Instead of depending on "large proprietary vendors" or building your own, "Open protocols offer a third path. Infrastructure that no single actor owns, that evolves through distributed processes... can be implemented by anyone with the technical capacity... allow governments to reduce dependency on individual vendors without cutting themselves off from global technology ecosystems". Early examples include "Tchap – a secure messaging platform for the French public administration – on Matrix".
There's also "legally mandated interoperability ... Public administrations are expected to build digital services that can function across Member States and integrate into shared European infrastructures."
This means "public institutions [must] treat protocol engagement as a first-class infrastructure responsibility rather than a background technical detail."
But they're not set up for this because of the way they procure technology and services.

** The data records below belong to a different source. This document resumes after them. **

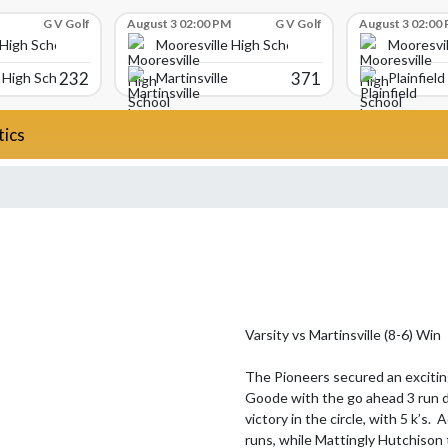
G V Golf
August 3 02:00 PM
G V Golf
August 3 02:00
 High School
Mooresville High School
Mooresvil
232
371
High School
Martinsville
Plainfield
tics
Varsity vs Martinsville (8-6) Win

The Pioneers secured an exciting
Goode with the go ahead 3 run di
victory in the circle, with 5 k’s
runs, while Mattingly Hutchison 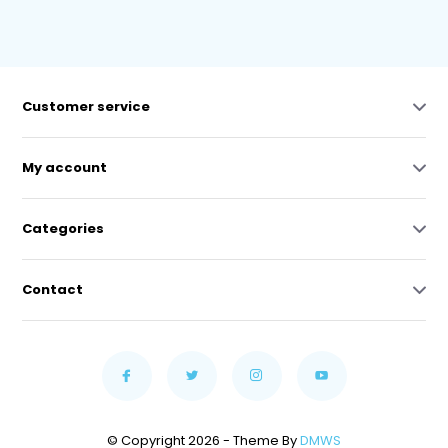
Customer service
My account
Categories
Contact
© Copyright 2026 - Theme By
DMWS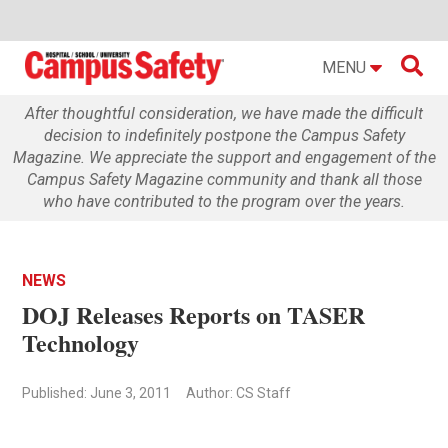

MENU
After thoughtful consideration, we have made the difficult
decision to indefinitely postpone the Campus Safety
Magazine. We appreciate the support and engagement of the
Campus Safety Magazine community and thank all those
who have contributed to the program over the years.
NEWS
DOJ Releases Reports on TASER
Technology
Published: June 3, 2011
Author: CS Staff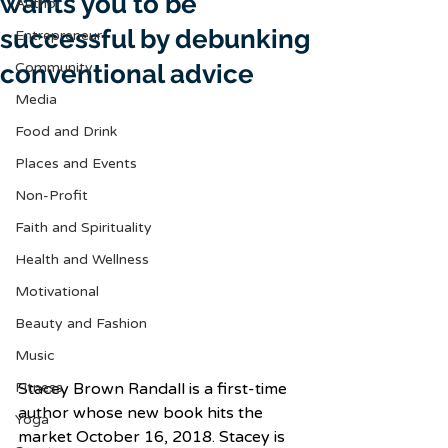
wants you to be
Author
successful by debunking
Entrepreneur
conventional advice
Community
Media
Food and Drink
Places and Events
Non-Profit
Faith and Spirituality
Health and Wellness
Motivational
Beauty and Fashion
Music
Fitness
Stacey Brown Randall is a first-time 
author whose new book hits the 
Yoga
market October 16, 2018. Stacey is 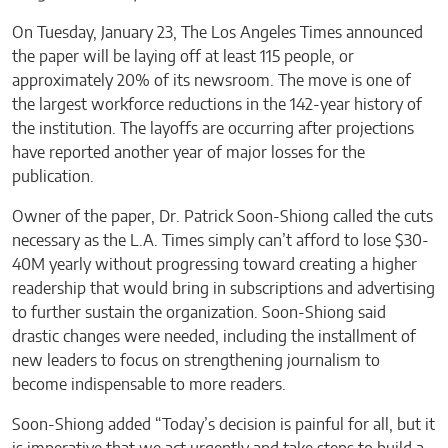
On Tuesday, January 23, The Los Angeles Times announced
the paper will be laying off at least 115 people, or
approximately 20% of its newsroom. The move is one of
the largest workforce reductions in the 142-year history of
the institution. The layoffs are occurring after projections
have reported another year of major losses for the
publication.
Owner of the paper, Dr. Patrick Soon-Shiong called the cuts
necessary as the L.A. Times simply can’t afford to lose $30-
40M yearly without progressing toward creating a higher
readership that would bring in subscriptions and advertising
to further sustain the organization. Soon-Shiong said
drastic changes were needed, including the installment of
new leaders to focus on strengthening journalism to
become indispensable to more readers.
Soon-Shiong added “Today’s decision is painful for all, but it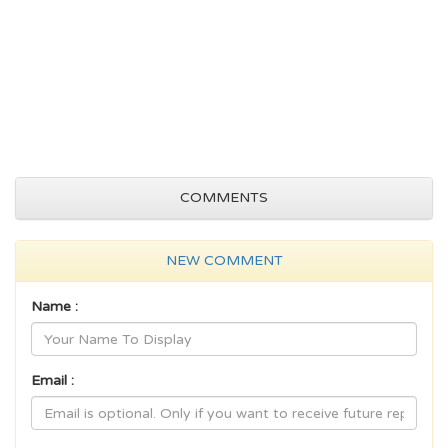
COMMENTS
NEW COMMENT
Name :
Email :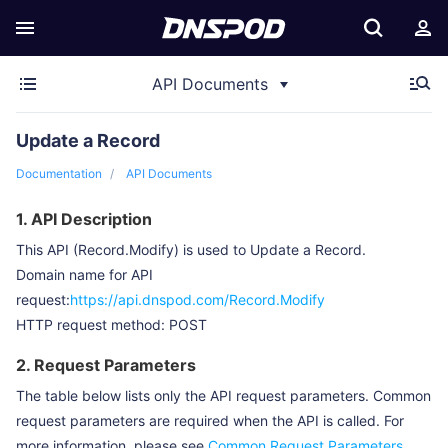
API Documents
Update a Record
Documentation
API Documents
1. API Description
This API (Record.Modify) is used to Update a Record.
Domain name for API
request:
https://api.dnspod.com/Record.Modify
HTTP request method: POST
2. Request Parameters
The table below lists only the API request parameters. Common
request parameters are required when the API is called. For
more information, please see
Common Request Parameters
.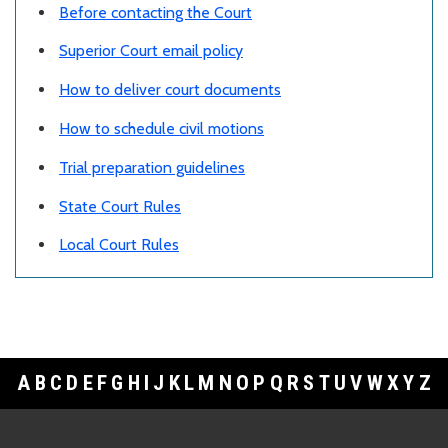
Before contacting the Court
Superior Court email policy
How to deliver court documents
How to schedule civil motions
Trial preparation guidelines
State Court Rules
Local Court Rules
A
B
C
D
E
F
G
H
I
J
K
L
M
N
O
P
Q
R
S
T
U
V
W
X
Y
Z
Footer Links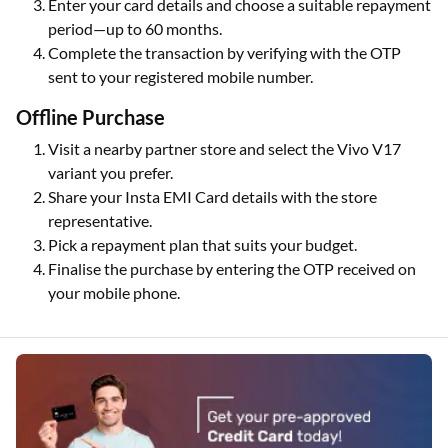
Enter your card details and choose a suitable repayment
period—up to 60 months.
Complete the transaction by verifying with the OTP
sent to your registered mobile number.
Offline Purchase
Visit a nearby partner store and select the Vivo V17
variant you prefer.
Share your Insta EMI Card details with the store
representative.
Pick a repayment plan that suits your budget.
Finalise the purchase by entering the OTP received on
your mobile phone.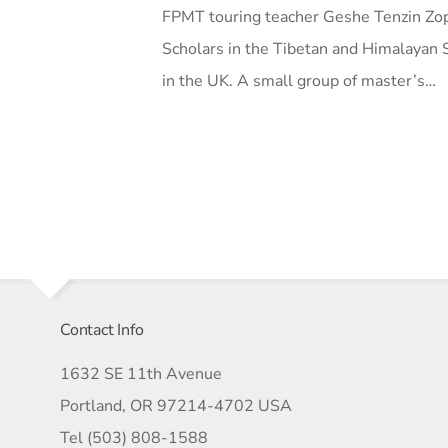
FPMT touring teacher Geshe Tenzin Zop
Scholars in the Tibetan and Himalayan S
in the UK. A small group of master’s…
Contact Info
1632 SE 11th Avenue
Portland, OR 97214-4702 USA
Tel (503) 808-1588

With IT procurement, "When something breaks, there is someone to call... When an institution procures a system built on an open protocol, it is ... entering a coordination ecosystem governed by rules that will continue to evolve ... through processes that the procurement office did not assess and toward outcomes that no single party controls."

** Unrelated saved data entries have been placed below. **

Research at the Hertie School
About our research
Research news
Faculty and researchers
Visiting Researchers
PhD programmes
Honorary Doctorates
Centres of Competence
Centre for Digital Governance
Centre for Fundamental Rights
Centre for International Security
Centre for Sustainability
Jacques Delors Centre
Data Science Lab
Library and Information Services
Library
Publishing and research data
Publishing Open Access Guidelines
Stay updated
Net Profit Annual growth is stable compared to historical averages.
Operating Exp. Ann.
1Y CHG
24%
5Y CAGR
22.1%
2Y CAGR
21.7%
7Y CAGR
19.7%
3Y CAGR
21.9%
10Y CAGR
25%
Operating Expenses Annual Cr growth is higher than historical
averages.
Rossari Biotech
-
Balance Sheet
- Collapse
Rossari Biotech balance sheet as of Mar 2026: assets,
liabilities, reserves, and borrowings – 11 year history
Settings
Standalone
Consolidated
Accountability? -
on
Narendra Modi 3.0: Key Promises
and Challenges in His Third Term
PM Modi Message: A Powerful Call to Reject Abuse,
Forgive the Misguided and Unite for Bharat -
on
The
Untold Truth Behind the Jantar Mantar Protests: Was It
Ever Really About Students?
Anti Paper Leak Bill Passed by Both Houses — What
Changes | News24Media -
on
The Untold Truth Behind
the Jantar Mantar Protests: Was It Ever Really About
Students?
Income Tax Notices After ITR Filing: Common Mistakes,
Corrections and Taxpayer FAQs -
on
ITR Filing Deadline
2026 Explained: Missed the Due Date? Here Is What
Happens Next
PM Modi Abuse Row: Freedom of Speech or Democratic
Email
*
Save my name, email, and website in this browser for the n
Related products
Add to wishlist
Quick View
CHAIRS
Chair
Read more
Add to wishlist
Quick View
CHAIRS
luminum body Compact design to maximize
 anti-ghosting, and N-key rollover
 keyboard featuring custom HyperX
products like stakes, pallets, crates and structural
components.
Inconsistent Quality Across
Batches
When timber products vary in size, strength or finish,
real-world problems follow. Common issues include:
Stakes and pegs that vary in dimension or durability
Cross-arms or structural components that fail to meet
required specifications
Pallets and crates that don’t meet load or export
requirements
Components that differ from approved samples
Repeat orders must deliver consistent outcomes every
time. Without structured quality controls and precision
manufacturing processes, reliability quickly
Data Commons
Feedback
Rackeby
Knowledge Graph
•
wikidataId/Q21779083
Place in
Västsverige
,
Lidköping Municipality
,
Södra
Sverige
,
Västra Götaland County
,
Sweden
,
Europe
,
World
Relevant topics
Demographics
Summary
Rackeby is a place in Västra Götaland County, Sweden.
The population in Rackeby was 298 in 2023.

"If the protocol evolves ... practical alternatives are limited", while "Protocol governance is continuous... if institutions are not following those processes, they might only notice the consequence of a particular direction when it urgently impacts them".
The solution is to "develop genuine institutional capacity to understand and track how protocol governance works, and to participate", while understanding they cannot control anything, only influence it.
This knowledge does need to be in-house so that "Procurement criteria can then reflect that understanding. Vendors who actively contribute to protocol specifications, participate in security coordination and maintain implementations are better positioned to keep deployments aligned with protocol evolution over time. Procurement frameworks that treat upstream contribution as a resilience signal do not just favour better suppliers. They shift incentives across the whole ecosystem, rewarding vendors embedded in the health of the protocol rather than those treating it as a static dependency."
The author then explores the French adoption of Matrix as an example.